Rektal uygulama: Ozon gazının rektal yolla uygulanmasıdır. Bağırsak hastalığı olan veya damar yolu açılamayan kişilerde tercih edilir. Kişi uygulama sırasında bir şey hissetmez.
Eklem içi uygulama: Ozon gazının eklem içine direk enjekte edilmesidir. Eklemi tüten bütün hastalıklarda uygulanır.
Ozon Tedavisi Kimlere Uygulanamaz?
Ozon tedavisi glukoz-6-fosfat-dehidrogenaz enzim eksikliği olan ‘favizm’ hastalarına kesinlikle uygulanmaz. Enzim eksikliği olan kişiler, ozon gazanın kanda oluşturduğu metabolik yolakları yerine getiremez. Hamile ve emzirenlere, kronik alkolizmi olan kişilere uygulanmamalıdır.
Ozon tedavisinin Yan Etkisi Var mı?
Ozon tedavisinin bilinen bir yan etkisi yoktur. Uygun doz olmadığı durumlarda tedaviden fayda sağlanamaz. Ozon tedavisine başlandıktan 3-5 seans sonra kişide ‘iyileşme krizi’ olarak adlandırılan yorgunluk, baş ağrısı, halsizlik gibi şikayetler görülebilir. Tedaviye devam edildiğinde bu şikayetler yok olur.

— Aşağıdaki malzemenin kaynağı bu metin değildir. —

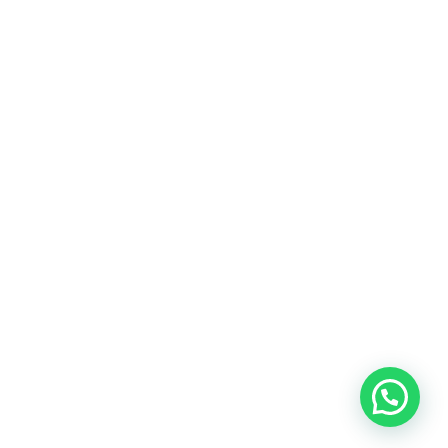
Email
Interesado en algún servicio ?
cotizaciones@coldecon.com.co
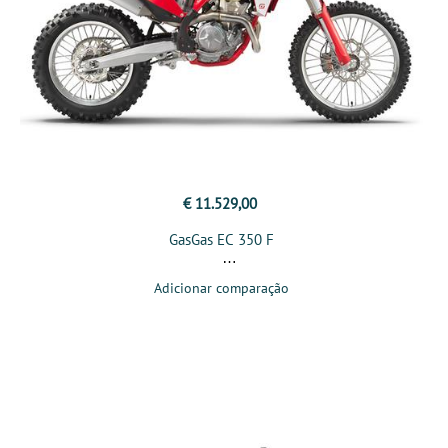
€ 11.529,00
GasGas EC 350 F
Adicionar comparação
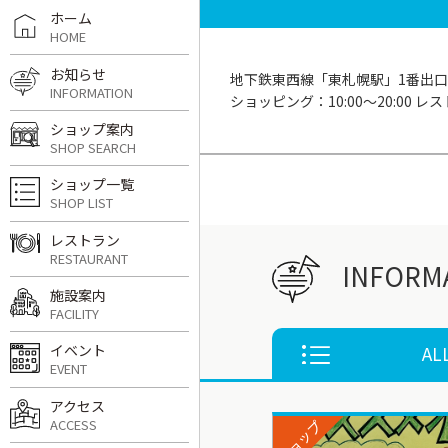
ホーム
HOME
お知らせ
地下鉄東西線「東札幌駅」1番出口
INFORMATION
ショッピング：10:00〜20:00 レスト
ショップ案内
SHOP SEARCH
ショップ一覧
SHOP LIST
レストラン
RESTAURANT
INFORM
施設案内
FACILITY
イベント
AL
EVENT
アクセス
ACCESS
ショップ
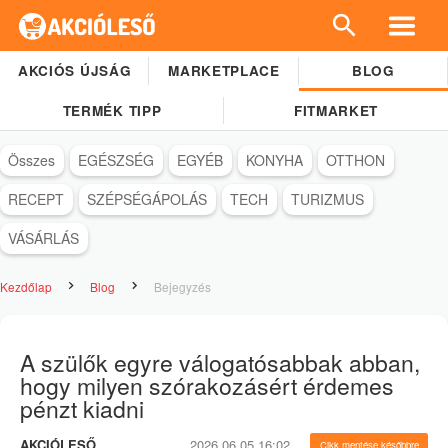
AKCIÓS ÚJSÁG
MARKETPLACE
BLOG
TERMÉK TIPP
FITMARKET
Összes
EGÉSZSÉG
EGYÉB
KONYHA
OTTHON
RECEPT
SZÉPSÉGÁPOLÁS
TECH
TURIZMUS
VÁSÁRLÁS
Kezdőlap
Blog
Bejegyzés
A szülők egyre válogatósabbak abban,
hogy milyen szórakozásért érdemes
pénzt kiadni
AKCIÓLESŐ
2026.06.05 16:02
Cikk mentése későbbre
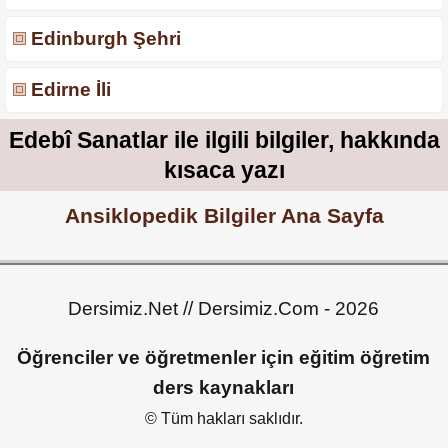
Edinburgh Şehri
Edirne İli
Edebî Sanatlar ile ilgili bilgiler, hakkında
kısaca yazı
Ansiklopedik Bilgiler Ana Sayfa
Dersimiz.Net // Dersimiz.Com - 2026
Öğrenciler ve öğretmenler için eğitim öğretim
ders kaynakları
© Tüm hakları saklıdır.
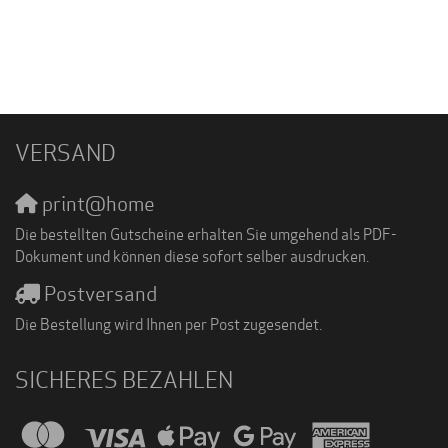
VERSAND
print@home
Die bestellten Gutscheine erhalten Sie umgehend als PDF-
Dokument und können diese sofort selber ausdrucken.
Postversand
Die Bestellung wird Ihnen per Post zugesendet.
SICHERES BEZAHLEN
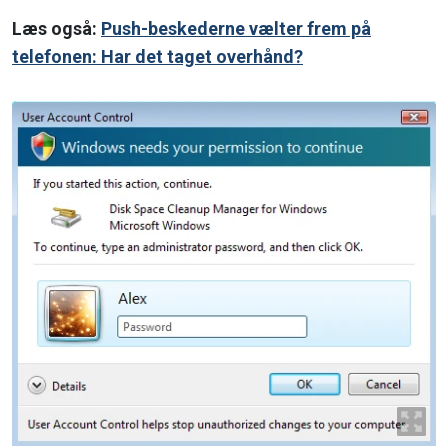
Læs også:
Push-beskederne vælter frem på
telefonen: Har det taget overhånd?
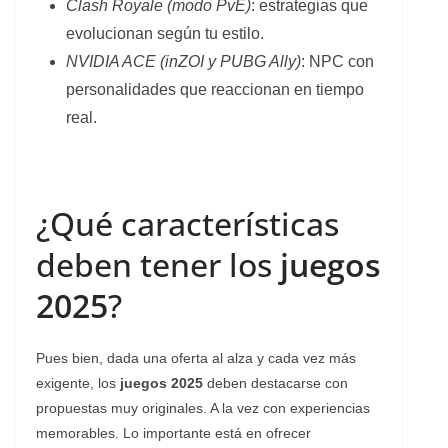
Clash Royale (modo PvE)
: estrategias que
evolucionan según tu estilo.
NVIDIA ACE (inZOI y PUBG Ally)
: NPC con
personalidades que reaccionan en tiempo
real.
¿Qué características
deben tener los
juegos
2025
?
Pues bien, dada una oferta al alza y cada vez más
exigente, los
juegos 2025
deben destacarse con
propuestas muy originales. A la vez con experiencias
memorables. Lo importante está en ofrecer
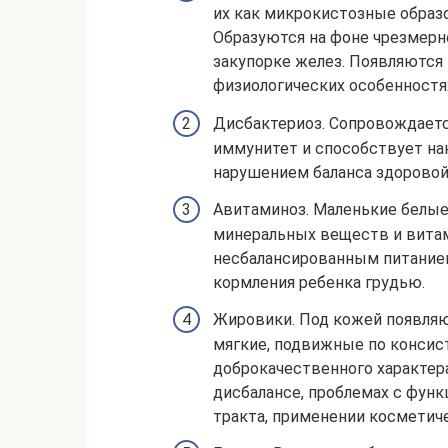
их как микрокистозные образо
Образуются на фоне чрезмерно
закупорке желез. Появляются
физиологических особенностя
Дисбактериоз. Сопровождаетс
иммунитет и способствует на
нарушением баланса здоровой
Авитаминоз. Маленькие белые
минеральных веществ и вита
несбалансированным питанием
кормления ребенка грудью.
Жировики. Под кожей появляю
мягкие, подвижные по консист
доброкачественного характер
дисбалансе, проблемах с фун
тракта, применении косметиче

Ozon Tedavisi Ne Kadar Sürer?
Bir seansı ortalama 30-45 dakika süren ozon tedavisinde 12-14 seans kür uygulandıktan sonra aylık takiplerin yapılması önerilir. Tedavinin en başında seanslar haftada 2 ile başlar ve ilerledikçe seans aralıkları açılarak ayda bire düşülür. Medikal tedavilerde de olduğu gibi vücuda alınan her şeyin bir yarılanma ömrü vardır. Bu sebeple uygulayıcı hekimin önerdiği takip aralıklarına uyulmalıdır.